Action item: Given the records below, the lines starting at the line with "board administrator to grant you access." and ending at the line with "though, being a captain is so much more." should be output exactly, both end lines kept and pictures left out.

※ ※ ※

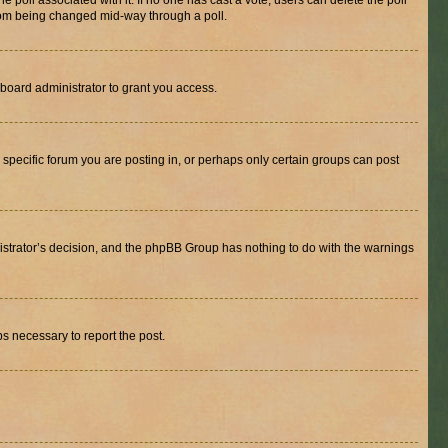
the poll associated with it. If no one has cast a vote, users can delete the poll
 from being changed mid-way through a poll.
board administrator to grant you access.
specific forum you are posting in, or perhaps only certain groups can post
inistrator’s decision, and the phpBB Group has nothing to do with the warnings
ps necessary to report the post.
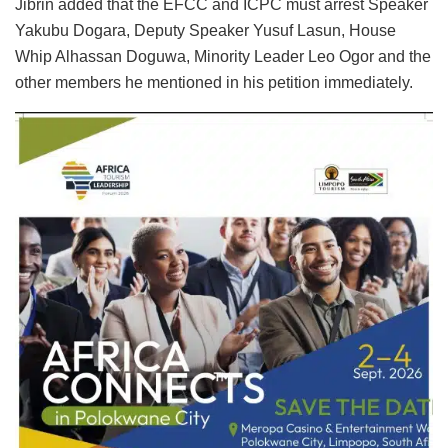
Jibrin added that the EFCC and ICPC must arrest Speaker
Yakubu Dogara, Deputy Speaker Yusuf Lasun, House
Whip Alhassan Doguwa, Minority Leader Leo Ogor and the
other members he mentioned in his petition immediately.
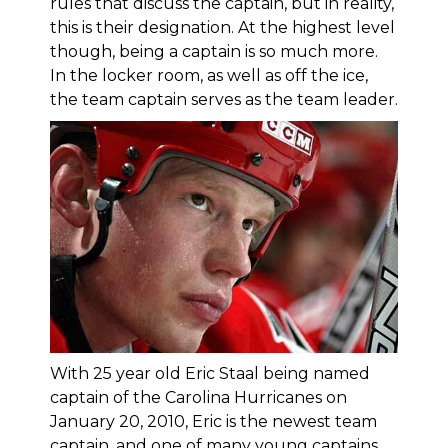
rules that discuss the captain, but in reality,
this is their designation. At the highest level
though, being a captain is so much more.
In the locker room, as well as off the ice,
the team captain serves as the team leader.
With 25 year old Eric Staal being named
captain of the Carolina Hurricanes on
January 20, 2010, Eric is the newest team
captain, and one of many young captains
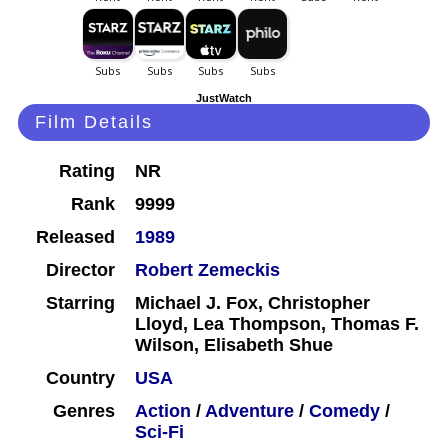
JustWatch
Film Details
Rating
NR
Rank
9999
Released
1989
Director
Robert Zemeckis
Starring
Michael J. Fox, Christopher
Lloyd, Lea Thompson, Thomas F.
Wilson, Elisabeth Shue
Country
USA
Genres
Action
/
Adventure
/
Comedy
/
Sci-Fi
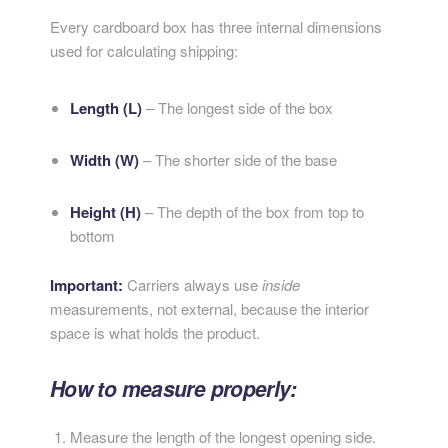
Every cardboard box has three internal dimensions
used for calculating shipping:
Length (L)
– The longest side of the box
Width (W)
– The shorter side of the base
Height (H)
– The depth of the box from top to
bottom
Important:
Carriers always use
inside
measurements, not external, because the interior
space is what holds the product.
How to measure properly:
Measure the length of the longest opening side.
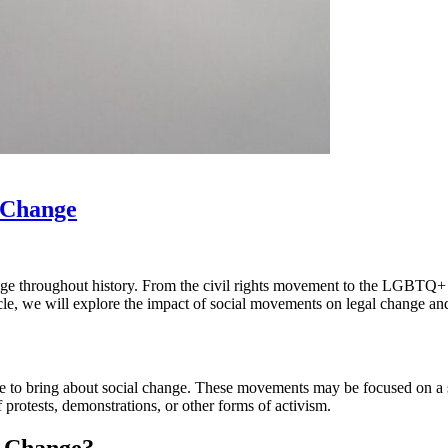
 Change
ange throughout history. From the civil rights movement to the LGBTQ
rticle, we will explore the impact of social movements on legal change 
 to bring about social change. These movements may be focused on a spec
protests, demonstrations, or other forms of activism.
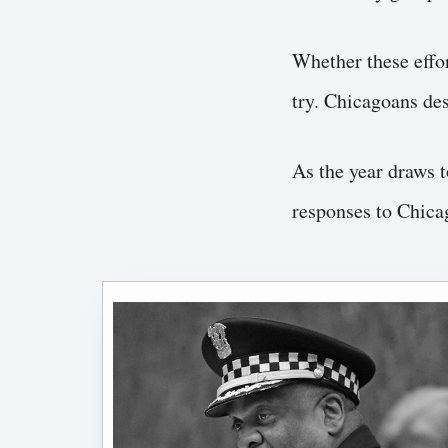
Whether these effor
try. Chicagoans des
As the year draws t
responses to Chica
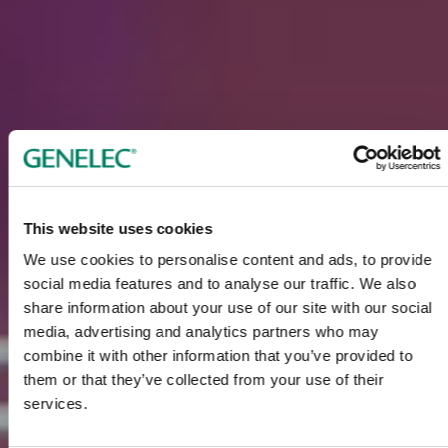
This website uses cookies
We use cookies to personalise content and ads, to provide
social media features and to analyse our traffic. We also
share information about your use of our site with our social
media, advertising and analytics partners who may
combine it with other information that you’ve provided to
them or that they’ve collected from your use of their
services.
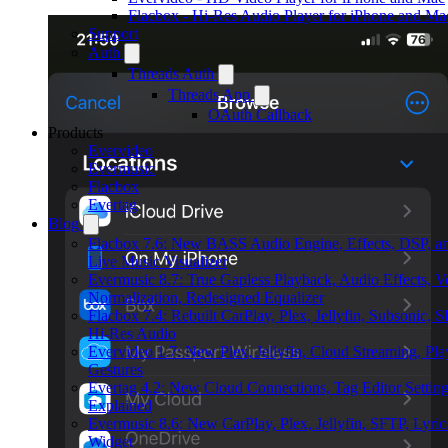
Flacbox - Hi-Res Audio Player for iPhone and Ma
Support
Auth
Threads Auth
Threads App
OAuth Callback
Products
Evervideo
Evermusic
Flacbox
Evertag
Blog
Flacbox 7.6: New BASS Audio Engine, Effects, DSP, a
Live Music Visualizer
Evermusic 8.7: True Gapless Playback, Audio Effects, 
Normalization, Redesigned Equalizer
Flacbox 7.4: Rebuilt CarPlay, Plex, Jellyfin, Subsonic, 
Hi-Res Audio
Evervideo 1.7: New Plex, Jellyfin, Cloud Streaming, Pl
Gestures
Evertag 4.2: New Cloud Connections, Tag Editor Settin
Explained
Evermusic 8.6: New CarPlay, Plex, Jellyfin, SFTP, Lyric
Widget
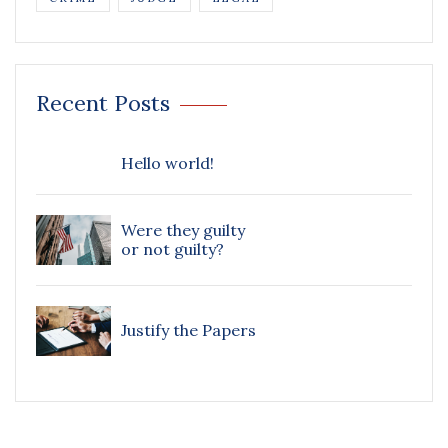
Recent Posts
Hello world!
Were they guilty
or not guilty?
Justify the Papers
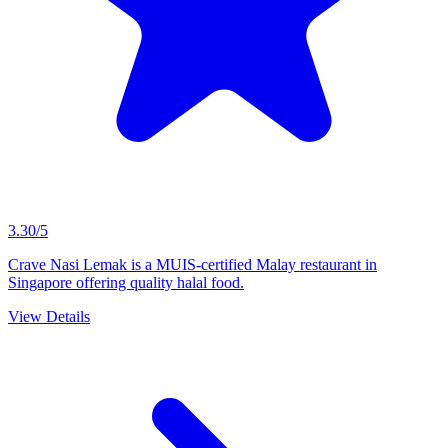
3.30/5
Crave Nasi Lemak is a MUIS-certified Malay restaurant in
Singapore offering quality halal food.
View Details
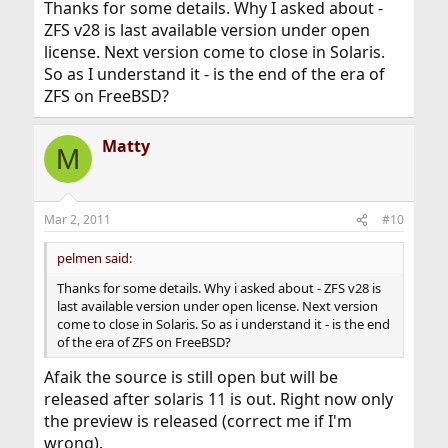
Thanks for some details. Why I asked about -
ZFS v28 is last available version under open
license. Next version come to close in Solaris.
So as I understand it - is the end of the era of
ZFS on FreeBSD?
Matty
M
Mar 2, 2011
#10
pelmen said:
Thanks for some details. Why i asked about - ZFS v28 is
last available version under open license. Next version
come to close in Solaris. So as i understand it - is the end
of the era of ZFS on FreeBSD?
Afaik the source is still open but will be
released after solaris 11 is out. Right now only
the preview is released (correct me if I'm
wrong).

※ ※ ※

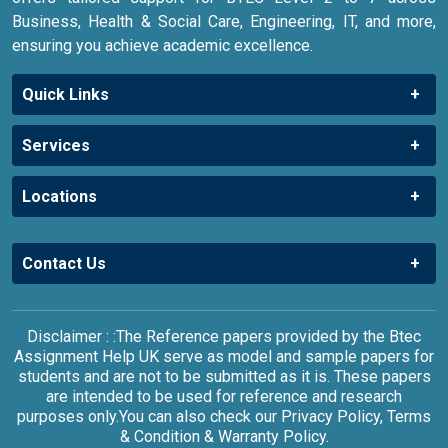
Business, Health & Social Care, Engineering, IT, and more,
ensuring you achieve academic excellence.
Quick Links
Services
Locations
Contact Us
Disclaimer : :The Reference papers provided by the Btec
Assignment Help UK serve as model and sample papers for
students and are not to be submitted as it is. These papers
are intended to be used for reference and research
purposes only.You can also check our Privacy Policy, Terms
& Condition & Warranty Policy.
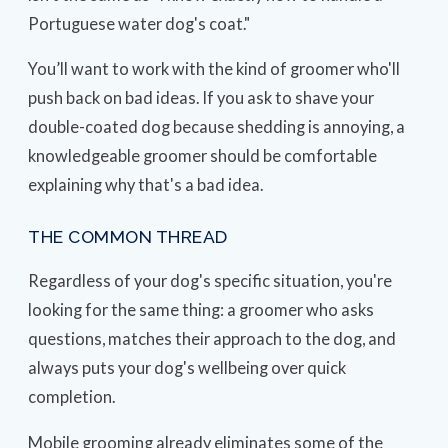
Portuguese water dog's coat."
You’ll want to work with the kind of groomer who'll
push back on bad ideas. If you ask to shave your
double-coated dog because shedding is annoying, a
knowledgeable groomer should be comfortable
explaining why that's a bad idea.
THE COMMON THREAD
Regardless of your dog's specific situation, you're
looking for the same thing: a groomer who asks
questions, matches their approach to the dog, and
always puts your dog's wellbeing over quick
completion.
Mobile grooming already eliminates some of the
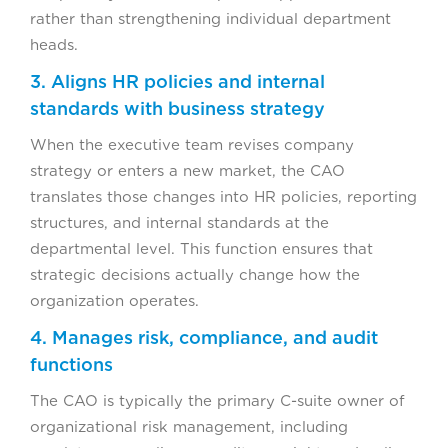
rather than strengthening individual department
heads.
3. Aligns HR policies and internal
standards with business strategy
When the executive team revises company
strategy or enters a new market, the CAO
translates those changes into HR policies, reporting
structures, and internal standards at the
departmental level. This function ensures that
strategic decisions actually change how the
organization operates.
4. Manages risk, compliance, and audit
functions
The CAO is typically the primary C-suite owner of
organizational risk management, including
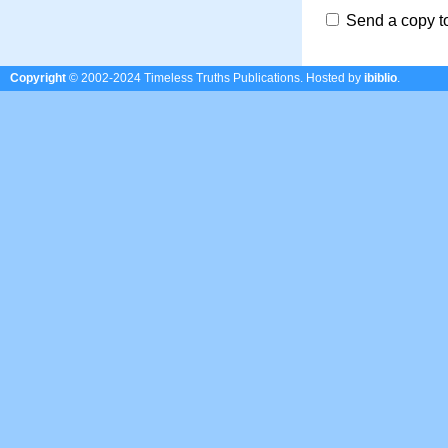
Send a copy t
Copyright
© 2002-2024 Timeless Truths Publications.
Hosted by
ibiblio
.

※ ※ ※

Exercise output:
board administrator to grant you access.
specific forum you are posting in, or perhaps only certain groups can post
inistrator’s decision, and the phpBB Group has nothing to do with the warnings
ps necessary to report the post.
Jibrin added that the EFCC and ICPC must arrest Speaker
Yakubu Dogara, Deputy Speaker Yusuf Lasun, House
Whip Alhassan Doguwa, Minority Leader Leo Ogor and the
other members he mentioned in his petition immediately.
rules that discuss the captain, but in reality,
this is their designation. At the highest level
though, being a captain is so much more.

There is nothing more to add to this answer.